Gateway to the rest of Europe
Due to the funnel-like geography of the region, Southern Jutland and the northernmost part of Germany represent a nerve centre if you wish to travel from Denmark and further down through Europe – or from Europe up to Denmark and onwards to the rest of Scandinavia. Just north of Padborg the Gendarme Path crosses Ancient Road Hærvejen, which in German is also called “Ochsenweg”, or the Oxen Road. Both names reflect the route’s historical importance: it was here that peasants and traders led steers and oxen to market; but it was also here that kings, dukes and other princes marched though Jutland with their armies. Peaceful trading and belligerent conflicts – the history of Southern Jutland is rich in both.

In the Middle Ages, pilgrims walked on Ancient Road Hærvejen and onwards to Santiago de Compostela, Trondheim or Rome. The Reformation in the 16th century put a stop to pilgrimages in northern Europe, but today it’s once again become popular to head off on a long hike to try to find the peace and quiet to contemplate the meaning of life. Ancient Road Hærvejen was declared a European Cultural Route in 2010 and connects the pilgrim routes in Norway and Sweden with the pilgrim routes of southern Europe.

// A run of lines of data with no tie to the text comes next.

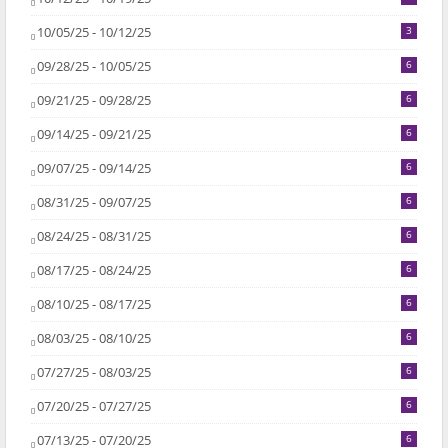
10/05/25 - 10/12/25
3
09/28/25 - 10/05/25
6
09/21/25 - 09/28/25
6
09/14/25 - 09/21/25
6
09/07/25 - 09/14/25
6
08/31/25 - 09/07/25
6
08/24/25 - 08/31/25
6
08/17/25 - 08/24/25
6
08/10/25 - 08/17/25
6
08/03/25 - 08/10/25
6
07/27/25 - 08/03/25
6
07/20/25 - 07/27/25
6
07/13/25 - 07/20/25
6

At almost any point along the Gendarme Path, you’ll pass through some of the most important areas in Denmark’s history, with the area around Flensburg being no exception. In the 13th century the town was awarded the status of a market town and later became one of the most important towns in the duchy. It wasn’t only the lively trade that made it important to protect the town, however – its location at the innermost tip of Flensburg Fjord also meant that by attacking Flensburg, enemies could penetrate deep into the country. And those that held power here did whatever they could to protect their rights.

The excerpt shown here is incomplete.